There are strange goings-on in the skies and under the earth on an island in the Canaries just off Spain. What begins as minor tremors continue to grow in both number and intensity. Soon, professionals in the area are concerned enough to call in heavy-hitting scientists. One of those called is a foremost geologist and volcanologist currently living the sweet life in a high-rise condo in Miami. But when a fellow earth analyst and old friend asks for help, Dr. Tanner is soon on his way.

Once there, the ex-Oxford and MIT graduate makes connections with a team of scientists, many of whom have previously worked together. Yet none of them have seen the multiplicity of dire warnings projected by events not only in the Canary Islands but also on Mount Kilimanjaro in Tanzania. Soon the group is running all sorts of different seismic analysis techniques, computer projections, and on-site cave and volcano explorations, which are all telling them the same thing: massive upheavals in the earth and under the seas are coming—cataclysms of potentially biblical proportion.

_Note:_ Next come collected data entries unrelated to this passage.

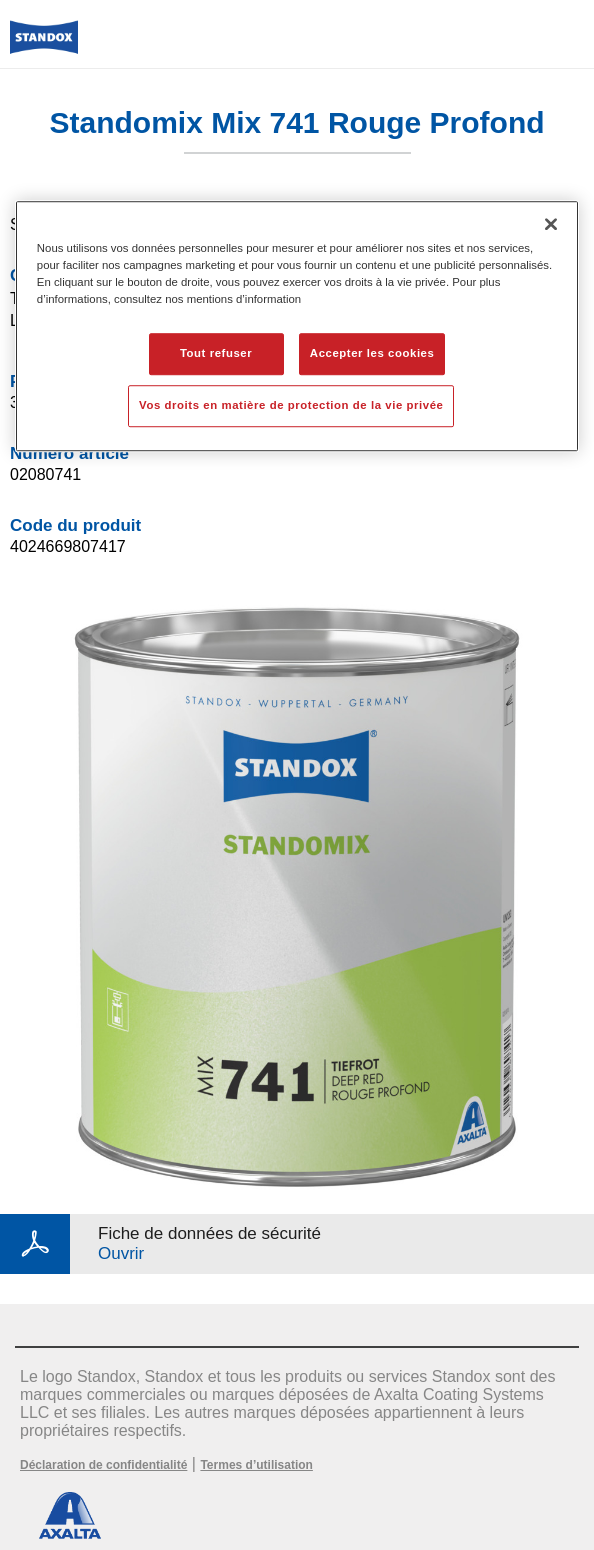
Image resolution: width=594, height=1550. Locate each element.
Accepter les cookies (372, 353)
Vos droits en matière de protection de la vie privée (291, 405)
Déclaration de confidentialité (103, 1465)
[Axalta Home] (44, 45)
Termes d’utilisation (256, 1465)
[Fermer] (551, 224)
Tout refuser (216, 353)
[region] (297, 326)
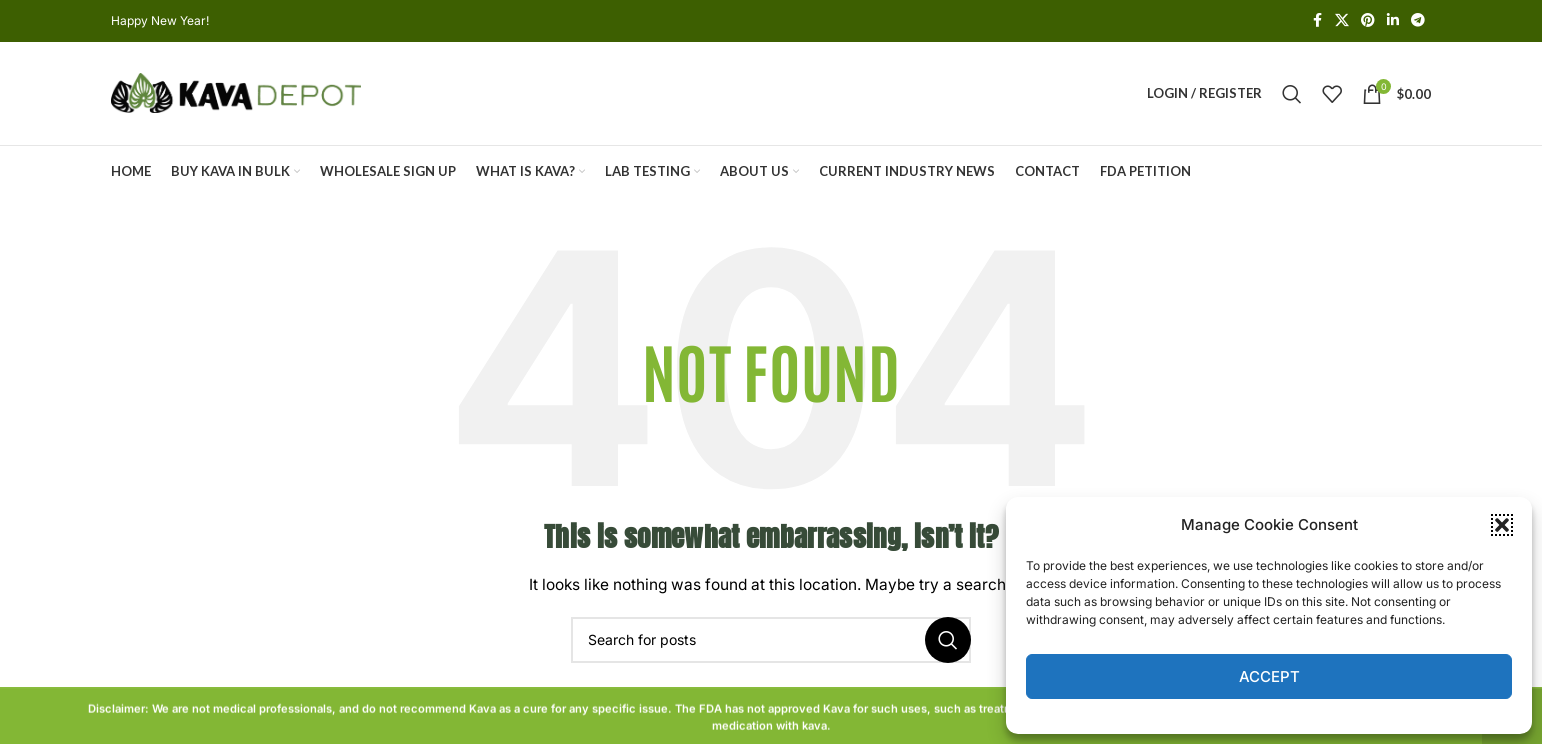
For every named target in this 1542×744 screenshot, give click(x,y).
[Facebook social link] (1317, 21)
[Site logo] (236, 92)
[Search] (1292, 94)
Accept (1269, 676)
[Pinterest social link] (1368, 21)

Author Timothy fills this story with extensive detail and does a first-rate job of educating readers. With all the attention to science, however, the narrative doesn't lose sight of the very human elements of the tale. Never far from describing impending environmental catastrophes, the author also takes time to dramatize the characters' interactions, which run the gamut from friendship and fun to danger and tragedy. There is a book within a book to this novel that sees no fundamental incongruity between allegiance to accepted science and commitment to a personal belief in God, which makes its beginning, middle, end, and what-comes-next, even more interesting.